Donald Sarason Notes on Complex Function Theory (page 89)

What I tried:

I don't really know how to start, but a reasonable beginning can be:

Assume by negation that there is $c\in\mathbb{R}$ s.t $$u^{-1}(c)\subseteq D(0,M)$$ where $$D(0,M)=\{z\in\mathbb{C}:\,|z|<M\}$$

We know that there is a harmonic conjugate $v$ s.t $$f=u+iv\in H(D(0,M))$$

I don't know how to move forward, or how to use the hint (since in this question $u$ need not be a positive function).

Can someone please direct me in the right direction ?
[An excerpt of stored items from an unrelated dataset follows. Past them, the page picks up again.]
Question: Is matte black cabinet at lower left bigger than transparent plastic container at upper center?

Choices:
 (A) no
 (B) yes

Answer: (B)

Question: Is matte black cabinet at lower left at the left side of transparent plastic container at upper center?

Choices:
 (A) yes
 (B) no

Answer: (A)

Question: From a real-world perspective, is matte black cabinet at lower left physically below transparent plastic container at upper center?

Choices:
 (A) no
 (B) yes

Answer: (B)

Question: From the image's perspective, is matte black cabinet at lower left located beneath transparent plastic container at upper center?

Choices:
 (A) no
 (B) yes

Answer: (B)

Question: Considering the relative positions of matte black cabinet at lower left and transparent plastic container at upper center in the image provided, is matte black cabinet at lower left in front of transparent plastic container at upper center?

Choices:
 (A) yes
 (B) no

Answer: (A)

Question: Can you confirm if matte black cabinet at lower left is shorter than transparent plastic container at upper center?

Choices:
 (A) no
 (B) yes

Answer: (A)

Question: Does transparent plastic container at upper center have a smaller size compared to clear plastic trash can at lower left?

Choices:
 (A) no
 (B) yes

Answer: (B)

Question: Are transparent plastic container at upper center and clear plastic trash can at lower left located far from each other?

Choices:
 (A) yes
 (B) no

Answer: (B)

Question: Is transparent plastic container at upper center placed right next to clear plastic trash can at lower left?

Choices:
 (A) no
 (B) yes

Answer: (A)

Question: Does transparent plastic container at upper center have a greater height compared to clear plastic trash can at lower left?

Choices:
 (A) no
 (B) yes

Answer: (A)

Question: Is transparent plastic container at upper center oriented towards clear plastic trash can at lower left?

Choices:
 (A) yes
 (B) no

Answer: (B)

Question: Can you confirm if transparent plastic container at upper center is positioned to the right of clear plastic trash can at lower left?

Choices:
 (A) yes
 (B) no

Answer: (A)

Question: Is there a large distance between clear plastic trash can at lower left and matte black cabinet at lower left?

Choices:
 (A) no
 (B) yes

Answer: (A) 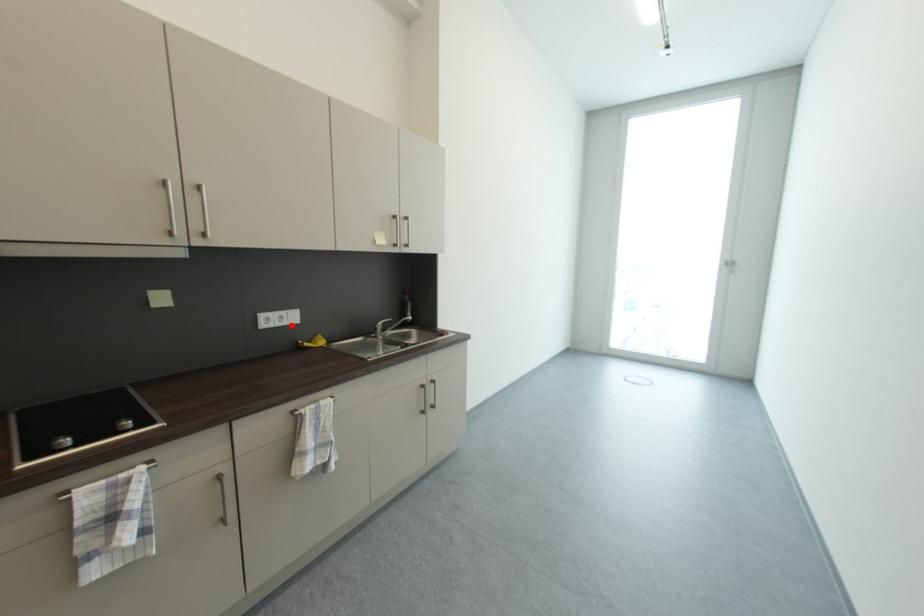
• Translate to get the case where $u^{-1}(0)$ is bounded. Show that $u$ has a fixed sign outside a certain radius. In case that sign is $+$, add a constant to get a positive harmonic function. – GEdgar May 29 '13 at 14:55
• I don't understand the exercise you say is a hint. Why isn't the function $u(z)=1$ a counterexample? – Ted Shifrin May 29 '13 at 14:58
• It's difficult to know what you know. Do you know Green's formulas and their consequences for harmonic functions? Do you know that if you had a compact level set, you could apply the maximum/minimum principle? – Ted Shifrin May 29 '13 at 15:16
• @TedShifrin - that was a typo, sorry. I corrected it to mean constant instead of non-constant. I don't think I know "Green's formulas and their consequences for harmonic functions" but I do know the other things you mentioned – Belgi May 30 '13 at 1:26
• @GEdgar - thanks for the hint! – Belgi May 30 '13 at 1:26

I think you mean a positive harmonic function is constant. See Does there exist a harmonic function in the whold plane that is postive everywhere?

Also, you should be able to use the fact that $u^{-1}(c)$ is bounded to conclude that, by continuity, everything falls on one side of $c$. This can be manipulated into giving you a positive harmonic function.